How did New Jersey rank tops in integrity?

This week’s news from New Jersey was, let’s be honest, probably no surprise to any veteran of Garden State politics. Some 19 months after the infamous Bridgegate scandal broke, three one-time Chris Christie allies were either indicted or pleaded guilty to a variety of conspiracy charges regarding their behavior in the matter. Just a month earlier, Sen. Robert Menendez (D-N.J.) was indicted on corruption charges for allegedly exchanging favors for gifts and campaign contributions.

The two recent cases are but the latest in a long string of New Jersey scandals that have given the state a uniquely sleazy image in American politics. Abscam. The troubled, if brief, reign of Gov. James E. McGreevey. The 2009 conviction of the newly elected mayor of Hoboken, part of a corruption case that included a motley outfit of small-town executives, state lawmakers, building inspectors, even rabbis. The Garden State is utterly corrupt, a national joke, the storyline reads. And there’s no hope.

But a closer look reveals a more complicated reality. Until Bridgegate, the past decade had seen few corruption charges against state-level officials in New Jersey, and that may be no coincidence; the shame of the McGreevey scandals actually led the Garden State to pass some of the nation’s strongest ethics and transparency laws in 2005. Those reforms even helped New Jersey earn the top rank, a B+, in the 2012 State Integrity Investigation, a national ranking of state government transparency and accountability by the Center for Public Integrity, Global Integrity and Public Radio International.

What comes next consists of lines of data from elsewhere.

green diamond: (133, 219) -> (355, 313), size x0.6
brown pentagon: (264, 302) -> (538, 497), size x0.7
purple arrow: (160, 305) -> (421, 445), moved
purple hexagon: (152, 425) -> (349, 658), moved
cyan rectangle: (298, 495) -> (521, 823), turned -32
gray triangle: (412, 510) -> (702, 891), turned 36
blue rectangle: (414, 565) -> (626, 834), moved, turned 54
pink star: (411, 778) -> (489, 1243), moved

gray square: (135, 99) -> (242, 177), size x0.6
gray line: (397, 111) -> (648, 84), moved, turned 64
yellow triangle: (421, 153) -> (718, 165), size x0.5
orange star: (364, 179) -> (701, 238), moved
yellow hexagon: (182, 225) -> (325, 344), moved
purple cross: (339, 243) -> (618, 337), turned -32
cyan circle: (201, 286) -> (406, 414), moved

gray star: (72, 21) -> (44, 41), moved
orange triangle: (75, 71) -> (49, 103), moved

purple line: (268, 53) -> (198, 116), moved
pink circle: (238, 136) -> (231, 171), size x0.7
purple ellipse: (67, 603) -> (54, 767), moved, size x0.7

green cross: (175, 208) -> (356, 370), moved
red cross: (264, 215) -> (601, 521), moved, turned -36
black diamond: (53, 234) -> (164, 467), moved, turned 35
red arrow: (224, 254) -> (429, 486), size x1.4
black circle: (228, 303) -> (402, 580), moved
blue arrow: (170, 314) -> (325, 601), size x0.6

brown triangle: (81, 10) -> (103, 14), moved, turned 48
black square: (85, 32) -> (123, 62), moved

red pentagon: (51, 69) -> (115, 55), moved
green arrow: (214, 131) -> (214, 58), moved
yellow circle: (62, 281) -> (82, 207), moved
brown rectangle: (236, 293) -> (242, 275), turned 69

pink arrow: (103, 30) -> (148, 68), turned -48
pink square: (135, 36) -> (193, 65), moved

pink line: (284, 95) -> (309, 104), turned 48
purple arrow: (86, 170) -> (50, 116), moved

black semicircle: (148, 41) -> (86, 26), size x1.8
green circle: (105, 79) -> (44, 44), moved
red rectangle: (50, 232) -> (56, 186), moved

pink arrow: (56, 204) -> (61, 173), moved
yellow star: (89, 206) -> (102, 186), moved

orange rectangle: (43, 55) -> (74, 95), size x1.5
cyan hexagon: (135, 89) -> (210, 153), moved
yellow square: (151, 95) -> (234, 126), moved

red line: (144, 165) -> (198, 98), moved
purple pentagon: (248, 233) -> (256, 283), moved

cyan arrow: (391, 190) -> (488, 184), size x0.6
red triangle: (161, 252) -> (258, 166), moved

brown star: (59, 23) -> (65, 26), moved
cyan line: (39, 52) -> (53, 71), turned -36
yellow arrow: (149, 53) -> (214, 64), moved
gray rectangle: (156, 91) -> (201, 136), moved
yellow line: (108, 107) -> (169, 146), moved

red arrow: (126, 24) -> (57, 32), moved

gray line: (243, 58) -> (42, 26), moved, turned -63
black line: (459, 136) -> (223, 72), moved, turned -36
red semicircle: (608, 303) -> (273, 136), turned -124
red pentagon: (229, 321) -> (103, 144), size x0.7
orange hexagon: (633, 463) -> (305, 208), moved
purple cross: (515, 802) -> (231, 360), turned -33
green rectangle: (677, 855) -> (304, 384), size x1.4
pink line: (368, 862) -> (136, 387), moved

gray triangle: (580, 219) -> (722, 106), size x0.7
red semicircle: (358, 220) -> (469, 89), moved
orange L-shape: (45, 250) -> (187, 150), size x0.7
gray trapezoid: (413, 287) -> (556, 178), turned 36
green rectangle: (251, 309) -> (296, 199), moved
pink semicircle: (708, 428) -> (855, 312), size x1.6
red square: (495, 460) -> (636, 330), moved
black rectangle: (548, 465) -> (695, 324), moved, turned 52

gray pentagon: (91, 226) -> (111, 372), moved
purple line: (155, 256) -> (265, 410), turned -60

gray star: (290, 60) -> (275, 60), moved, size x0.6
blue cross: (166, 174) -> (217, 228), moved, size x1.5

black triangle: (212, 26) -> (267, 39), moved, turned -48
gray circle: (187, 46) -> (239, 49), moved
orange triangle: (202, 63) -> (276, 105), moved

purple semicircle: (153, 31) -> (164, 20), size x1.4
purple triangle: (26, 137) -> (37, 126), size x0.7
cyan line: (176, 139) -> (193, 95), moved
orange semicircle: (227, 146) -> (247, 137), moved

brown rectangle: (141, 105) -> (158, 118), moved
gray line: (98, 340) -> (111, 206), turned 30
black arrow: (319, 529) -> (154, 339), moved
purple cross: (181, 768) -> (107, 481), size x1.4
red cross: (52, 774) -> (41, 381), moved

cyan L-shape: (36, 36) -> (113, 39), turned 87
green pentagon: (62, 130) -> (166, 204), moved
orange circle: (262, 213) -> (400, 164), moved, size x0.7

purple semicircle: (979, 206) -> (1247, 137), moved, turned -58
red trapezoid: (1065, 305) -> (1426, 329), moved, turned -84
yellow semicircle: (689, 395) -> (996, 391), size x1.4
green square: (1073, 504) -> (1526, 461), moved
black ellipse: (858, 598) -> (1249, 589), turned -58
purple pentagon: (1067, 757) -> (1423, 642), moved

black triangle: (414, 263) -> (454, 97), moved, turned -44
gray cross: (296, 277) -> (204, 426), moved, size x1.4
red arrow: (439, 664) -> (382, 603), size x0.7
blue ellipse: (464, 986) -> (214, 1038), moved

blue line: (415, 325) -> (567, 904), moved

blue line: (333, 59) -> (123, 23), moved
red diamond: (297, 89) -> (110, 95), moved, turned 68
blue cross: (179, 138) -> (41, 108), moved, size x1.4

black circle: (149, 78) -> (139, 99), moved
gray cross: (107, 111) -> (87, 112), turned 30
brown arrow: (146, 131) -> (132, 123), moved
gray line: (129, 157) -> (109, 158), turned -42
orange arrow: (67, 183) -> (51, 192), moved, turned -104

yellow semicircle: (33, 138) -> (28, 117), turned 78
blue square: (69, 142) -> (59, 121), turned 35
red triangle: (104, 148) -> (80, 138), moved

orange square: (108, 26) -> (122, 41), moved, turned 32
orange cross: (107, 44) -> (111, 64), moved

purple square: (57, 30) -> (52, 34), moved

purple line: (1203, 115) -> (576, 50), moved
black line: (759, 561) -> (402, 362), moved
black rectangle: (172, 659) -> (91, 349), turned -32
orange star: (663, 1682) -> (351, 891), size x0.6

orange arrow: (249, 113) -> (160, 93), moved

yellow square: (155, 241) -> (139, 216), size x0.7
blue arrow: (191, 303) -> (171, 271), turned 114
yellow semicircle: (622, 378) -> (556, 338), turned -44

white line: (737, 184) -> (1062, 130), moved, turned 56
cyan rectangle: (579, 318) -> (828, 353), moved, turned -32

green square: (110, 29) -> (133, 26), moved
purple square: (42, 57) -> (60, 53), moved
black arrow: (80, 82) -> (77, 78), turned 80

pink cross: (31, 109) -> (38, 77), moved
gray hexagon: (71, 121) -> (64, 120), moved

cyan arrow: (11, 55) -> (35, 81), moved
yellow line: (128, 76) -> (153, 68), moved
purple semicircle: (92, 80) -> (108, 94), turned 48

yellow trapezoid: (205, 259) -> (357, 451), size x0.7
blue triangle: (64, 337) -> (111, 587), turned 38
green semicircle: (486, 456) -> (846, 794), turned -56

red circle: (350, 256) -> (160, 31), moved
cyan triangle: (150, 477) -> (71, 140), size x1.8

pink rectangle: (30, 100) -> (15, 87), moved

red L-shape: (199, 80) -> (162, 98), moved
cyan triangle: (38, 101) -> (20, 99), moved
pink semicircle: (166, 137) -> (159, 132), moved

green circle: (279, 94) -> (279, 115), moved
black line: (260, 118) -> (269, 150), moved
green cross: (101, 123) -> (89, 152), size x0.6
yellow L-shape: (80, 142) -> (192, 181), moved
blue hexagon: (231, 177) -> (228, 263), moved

Reformers say Bridgegate is a symptom of backsliding in Trenton in recent years, some of it tied to Gov. Christie's presidential ambitions. Perhaps. Bridgegate notwithstanding, however, New Jersey’s recent history may offer lessons for the growing inventory of other shamed state capitals where old-fashioned graft and cash-in-a-bag bribery cases are actually making headlines more often. Like that state capital over the river and up the Thruway in New York, for instance.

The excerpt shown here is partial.